Records supplied:
- Opening Delimiter -
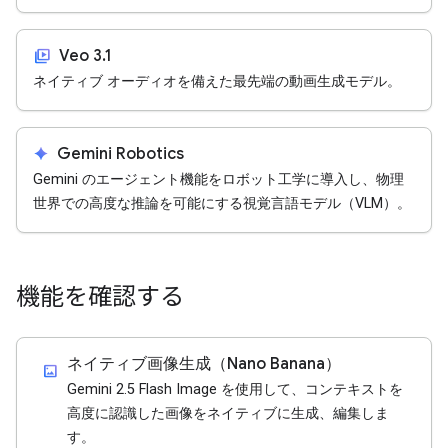
video_library
Veo 3.1
ネイティブ オーディオを備えた最先端の動画生成モデル。
spark
Gemini Robotics
Gemini のエージェント機能をロボット工学に導入し、物理
世界での高度な推論を可能にする視覚言語モデル（VLM）。
機能を確認する
ネイティブ画像生成（Nano Banana）
imagesmode
Gemini 2.5 Flash Image を使用して、コンテキストを
高度に認識した画像をネイティブに生成、編集しま
す。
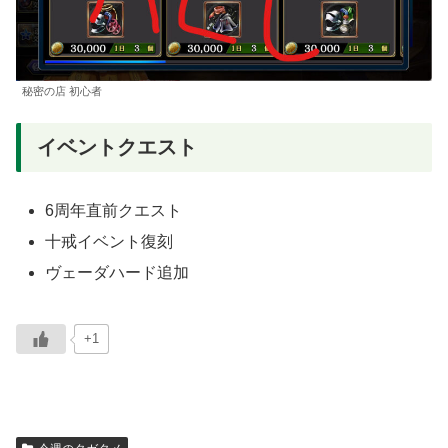
秘密の店 初心者
イベントクエスト
6周年直前クエスト
十戒イベント復刻
ヴェーダハード追加
+1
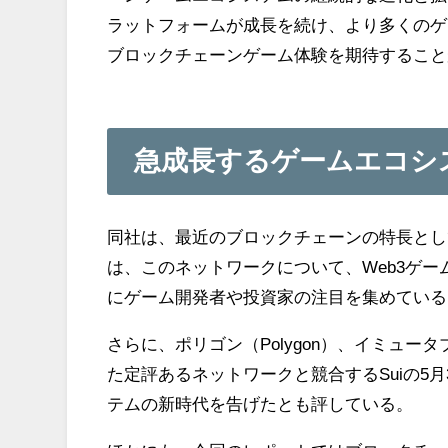
ラットフォームが成長を続け、より多くのゲ
ブロックチェーンゲーム体験を期待すること
急成長するゲームエコシ
同社は、最近のブロックチェーンの特長とし
は、このネットワークについて、Web3ゲ
にゲーム開発者や投資家の注目を集めている
さらに、ポリゴン（Polygon）、イミュータブ
た定評あるネットワークと競合するSuiの5
テムの新時代を告げたとも評している。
- Closing Delimiter -
Exercise brief: Please retype the material above exactly, and omit its images.

Written response:
video_library
Veo 3.1
ネイティブ オーディオを備えた最先端の動画生成モデル。
spark
Gemini Robotics
Gemini のエージェント機能をロボット工学に導入し、物理
世界での高度な推論を可能にする視覚言語モデル（VLM）。
機能を確認する
ネイティブ画像生成（Nano Banana）
imagesmode
Gemini 2.5 Flash Image を使用して、コンテキストを
高度に認識した画像をネイティブに生成、編集しま
す。
秘密の店 初心者
イベントクエスト
6周年直前クエスト
十戒イベント復刻
ヴェーダハード追加
+1
ラットフォームが成長を続け、より多くのゲ
ブロックチェーンゲーム体験を期待すること
急成長するゲームエコシ
同社は、最近のブロックチェーンの特長とし
は、このネットワークについて、Web3ゲ
にゲーム開発者や投資家の注目を集めている
さらに、ポリゴン（Polygon）、イミュータブ
た定評あるネットワークと競合するSuiの5
テムの新時代を告げたとも評している。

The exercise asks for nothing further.